(Beginning of SUPPLIED DATA)

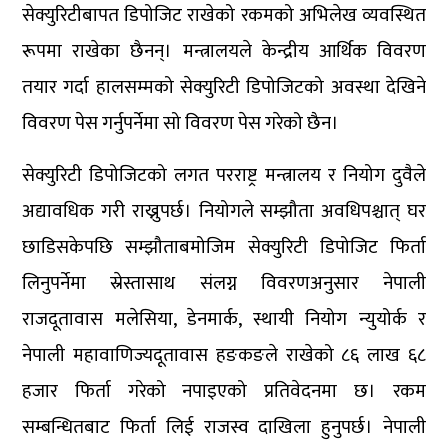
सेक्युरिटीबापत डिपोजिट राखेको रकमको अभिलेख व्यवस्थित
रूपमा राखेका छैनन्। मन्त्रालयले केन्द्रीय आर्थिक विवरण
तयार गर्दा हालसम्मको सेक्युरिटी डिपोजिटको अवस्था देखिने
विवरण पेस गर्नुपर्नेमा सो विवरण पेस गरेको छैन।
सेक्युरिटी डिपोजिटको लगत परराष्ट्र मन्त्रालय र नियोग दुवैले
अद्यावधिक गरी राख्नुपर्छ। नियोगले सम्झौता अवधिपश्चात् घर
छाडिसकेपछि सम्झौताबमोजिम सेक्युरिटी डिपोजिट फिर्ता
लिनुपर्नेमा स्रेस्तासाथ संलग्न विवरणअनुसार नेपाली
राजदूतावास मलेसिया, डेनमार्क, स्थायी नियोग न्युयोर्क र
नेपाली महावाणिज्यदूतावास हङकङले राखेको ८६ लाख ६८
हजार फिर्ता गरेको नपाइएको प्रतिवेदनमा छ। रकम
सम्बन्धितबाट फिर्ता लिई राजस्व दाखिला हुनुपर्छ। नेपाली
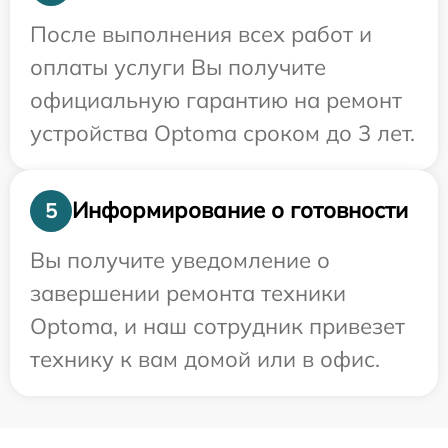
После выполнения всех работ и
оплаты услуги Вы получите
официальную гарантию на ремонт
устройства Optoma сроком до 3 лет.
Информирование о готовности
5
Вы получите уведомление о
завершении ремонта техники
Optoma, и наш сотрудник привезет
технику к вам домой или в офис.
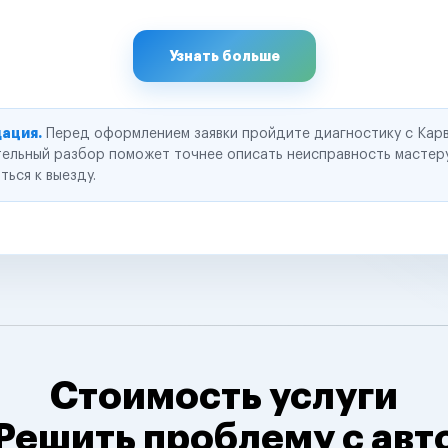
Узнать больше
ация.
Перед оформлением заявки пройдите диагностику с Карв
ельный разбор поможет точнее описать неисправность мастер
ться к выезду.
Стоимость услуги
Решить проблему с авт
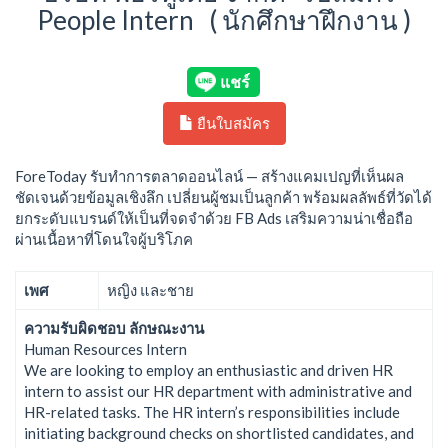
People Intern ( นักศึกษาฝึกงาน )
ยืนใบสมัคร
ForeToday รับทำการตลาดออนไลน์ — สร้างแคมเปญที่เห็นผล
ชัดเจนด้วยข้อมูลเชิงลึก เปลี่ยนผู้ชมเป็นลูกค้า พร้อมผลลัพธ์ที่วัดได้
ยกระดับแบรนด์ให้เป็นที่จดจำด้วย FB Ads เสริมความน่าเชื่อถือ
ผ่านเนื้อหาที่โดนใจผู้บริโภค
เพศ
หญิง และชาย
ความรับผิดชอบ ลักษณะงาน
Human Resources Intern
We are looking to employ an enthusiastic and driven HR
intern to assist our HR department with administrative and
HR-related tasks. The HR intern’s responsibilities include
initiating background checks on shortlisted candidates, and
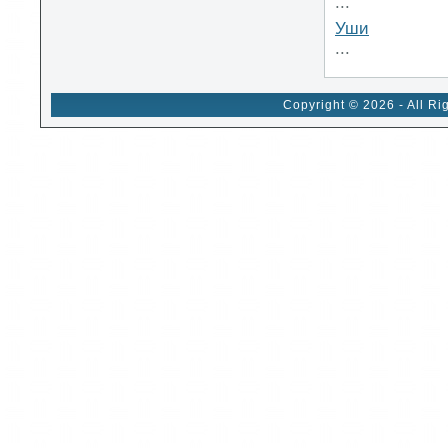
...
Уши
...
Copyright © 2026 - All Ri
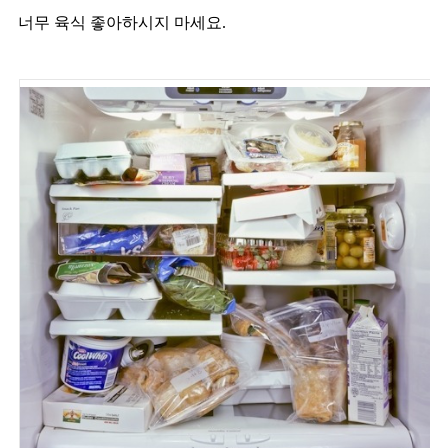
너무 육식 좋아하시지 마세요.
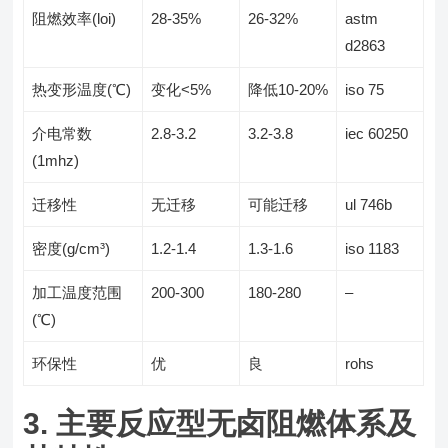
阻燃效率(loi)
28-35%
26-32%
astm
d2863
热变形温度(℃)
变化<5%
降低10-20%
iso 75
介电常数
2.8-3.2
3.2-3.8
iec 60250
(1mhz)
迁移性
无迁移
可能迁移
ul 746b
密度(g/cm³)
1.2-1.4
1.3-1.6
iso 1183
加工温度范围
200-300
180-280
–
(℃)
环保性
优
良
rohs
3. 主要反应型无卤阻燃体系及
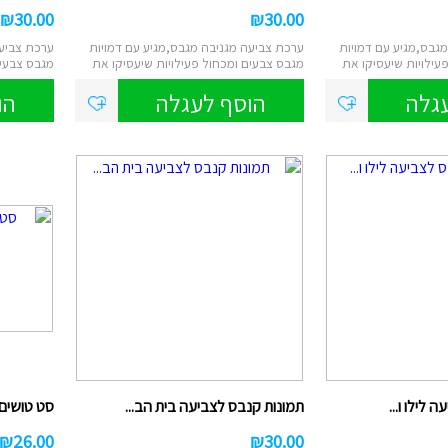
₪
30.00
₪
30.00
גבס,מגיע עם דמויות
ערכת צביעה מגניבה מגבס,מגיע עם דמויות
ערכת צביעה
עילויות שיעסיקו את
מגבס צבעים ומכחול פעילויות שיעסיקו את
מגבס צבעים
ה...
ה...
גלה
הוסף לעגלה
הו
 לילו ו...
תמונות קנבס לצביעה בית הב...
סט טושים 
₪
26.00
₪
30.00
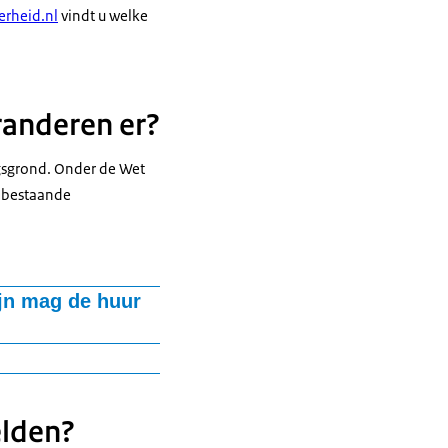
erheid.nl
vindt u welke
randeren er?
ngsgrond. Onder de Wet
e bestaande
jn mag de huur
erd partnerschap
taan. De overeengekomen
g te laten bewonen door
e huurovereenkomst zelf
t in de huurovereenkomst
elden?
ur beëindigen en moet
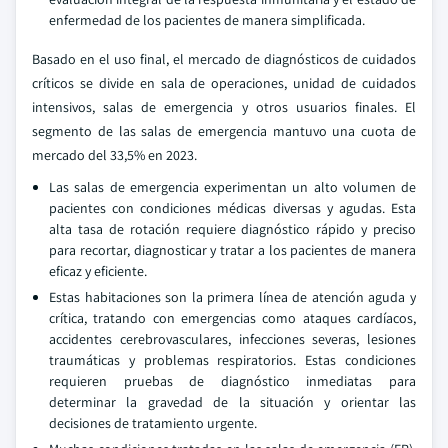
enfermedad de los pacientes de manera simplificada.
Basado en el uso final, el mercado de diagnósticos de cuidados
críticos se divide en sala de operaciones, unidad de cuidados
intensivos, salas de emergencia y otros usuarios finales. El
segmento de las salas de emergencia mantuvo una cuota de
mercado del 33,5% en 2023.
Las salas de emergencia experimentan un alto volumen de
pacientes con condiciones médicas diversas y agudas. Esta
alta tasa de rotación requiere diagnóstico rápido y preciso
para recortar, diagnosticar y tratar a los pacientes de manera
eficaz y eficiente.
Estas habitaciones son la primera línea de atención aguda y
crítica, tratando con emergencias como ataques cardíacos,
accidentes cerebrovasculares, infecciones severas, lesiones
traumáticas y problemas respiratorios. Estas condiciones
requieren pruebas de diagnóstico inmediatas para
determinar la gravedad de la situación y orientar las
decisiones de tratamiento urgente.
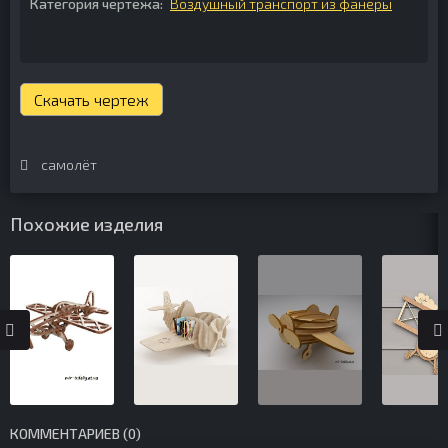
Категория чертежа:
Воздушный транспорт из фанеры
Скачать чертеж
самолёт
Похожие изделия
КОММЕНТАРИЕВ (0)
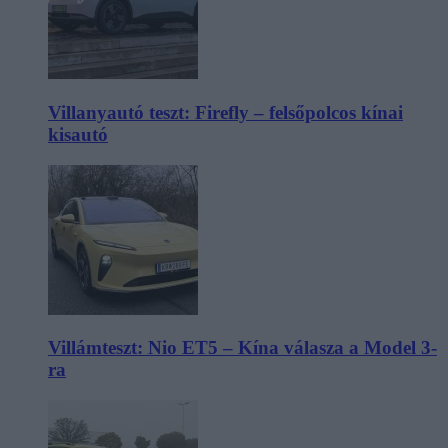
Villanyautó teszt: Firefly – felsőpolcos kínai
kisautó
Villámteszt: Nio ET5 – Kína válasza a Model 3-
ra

(End of SUPPLIED DATA)
(Beginning of SUPPLIED DATA)

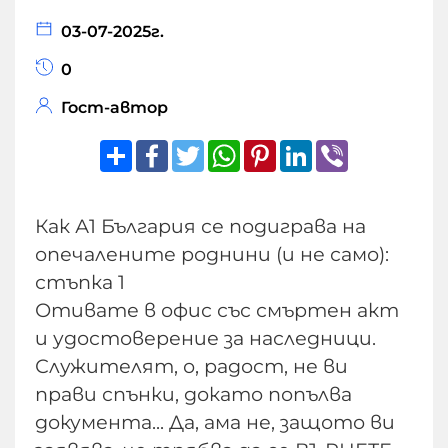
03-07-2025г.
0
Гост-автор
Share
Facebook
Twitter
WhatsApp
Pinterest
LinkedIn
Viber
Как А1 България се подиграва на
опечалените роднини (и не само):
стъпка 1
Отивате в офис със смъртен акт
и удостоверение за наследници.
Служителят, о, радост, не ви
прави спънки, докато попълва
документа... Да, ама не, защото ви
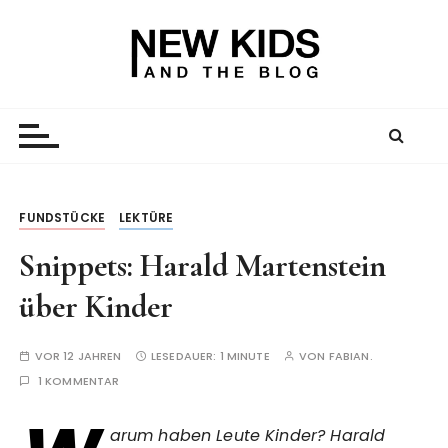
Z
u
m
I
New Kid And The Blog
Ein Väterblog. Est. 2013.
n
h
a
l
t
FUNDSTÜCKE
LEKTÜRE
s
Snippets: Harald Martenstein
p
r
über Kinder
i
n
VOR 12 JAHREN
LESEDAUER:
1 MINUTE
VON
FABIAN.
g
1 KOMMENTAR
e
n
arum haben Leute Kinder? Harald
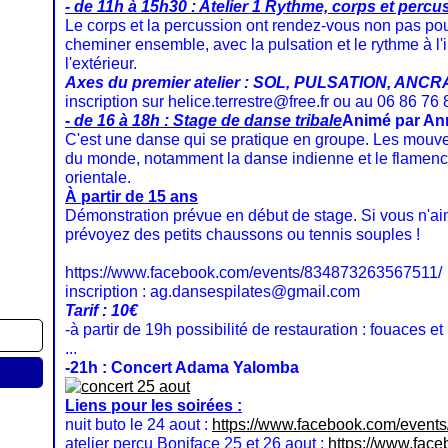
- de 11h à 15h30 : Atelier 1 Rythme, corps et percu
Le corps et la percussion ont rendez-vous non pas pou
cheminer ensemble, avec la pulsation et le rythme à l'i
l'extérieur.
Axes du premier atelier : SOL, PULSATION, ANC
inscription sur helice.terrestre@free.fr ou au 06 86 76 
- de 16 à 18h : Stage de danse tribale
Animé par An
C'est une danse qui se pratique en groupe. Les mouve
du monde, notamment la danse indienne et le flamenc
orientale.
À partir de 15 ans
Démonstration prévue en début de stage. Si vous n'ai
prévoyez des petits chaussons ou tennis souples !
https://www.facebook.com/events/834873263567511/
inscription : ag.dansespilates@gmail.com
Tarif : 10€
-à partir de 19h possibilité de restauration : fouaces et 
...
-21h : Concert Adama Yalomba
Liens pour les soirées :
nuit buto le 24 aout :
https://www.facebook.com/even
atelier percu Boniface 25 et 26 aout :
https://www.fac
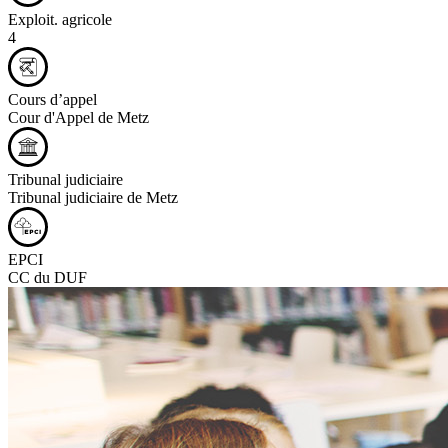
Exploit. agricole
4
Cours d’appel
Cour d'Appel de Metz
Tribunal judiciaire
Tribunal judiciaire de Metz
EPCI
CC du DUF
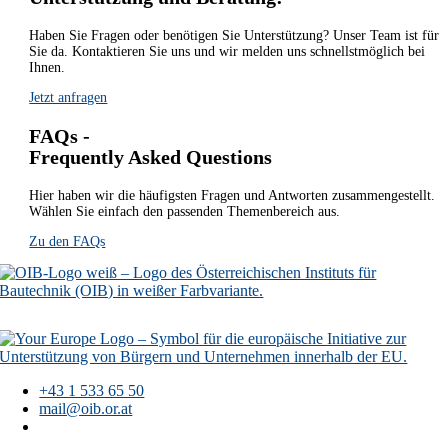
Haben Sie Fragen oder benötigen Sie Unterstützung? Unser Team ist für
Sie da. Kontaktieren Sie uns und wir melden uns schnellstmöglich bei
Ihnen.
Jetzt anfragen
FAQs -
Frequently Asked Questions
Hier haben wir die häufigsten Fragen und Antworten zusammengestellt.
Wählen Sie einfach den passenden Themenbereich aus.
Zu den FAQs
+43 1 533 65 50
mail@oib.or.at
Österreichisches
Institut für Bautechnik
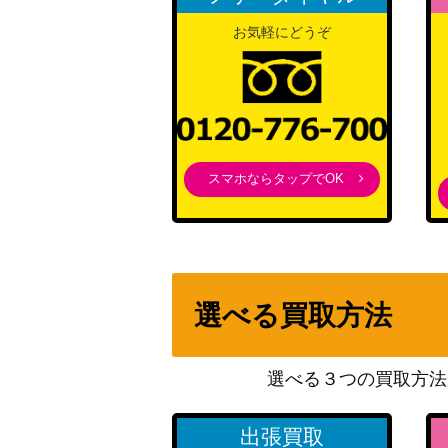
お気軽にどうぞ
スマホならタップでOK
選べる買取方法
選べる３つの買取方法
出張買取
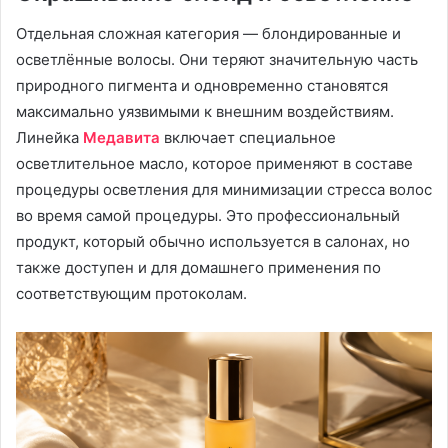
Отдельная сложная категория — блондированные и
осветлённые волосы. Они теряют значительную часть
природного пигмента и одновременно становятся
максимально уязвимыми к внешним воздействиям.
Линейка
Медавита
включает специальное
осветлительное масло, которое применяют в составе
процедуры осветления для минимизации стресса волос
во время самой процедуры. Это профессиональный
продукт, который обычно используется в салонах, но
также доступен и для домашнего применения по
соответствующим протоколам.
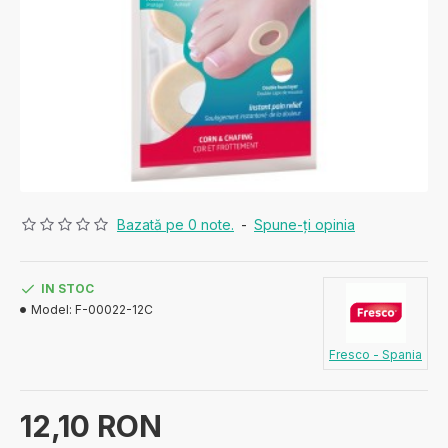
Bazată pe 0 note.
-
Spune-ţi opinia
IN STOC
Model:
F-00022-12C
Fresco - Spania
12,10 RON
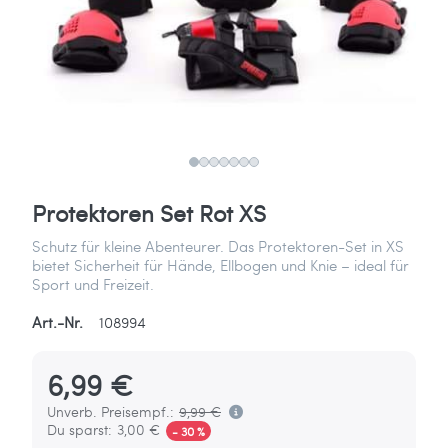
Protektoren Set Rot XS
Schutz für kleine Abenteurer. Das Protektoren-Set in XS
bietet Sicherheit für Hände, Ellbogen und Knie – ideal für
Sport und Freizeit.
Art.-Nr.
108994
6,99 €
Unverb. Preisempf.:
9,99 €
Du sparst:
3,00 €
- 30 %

(End of SUPPLIED DATA)

> _TASK GOAL_: Lines in the data that include the word "получите" should all be copied.

> _THE ANSWER_:
оплаты услуги Вы получите
Вы получите уведомление о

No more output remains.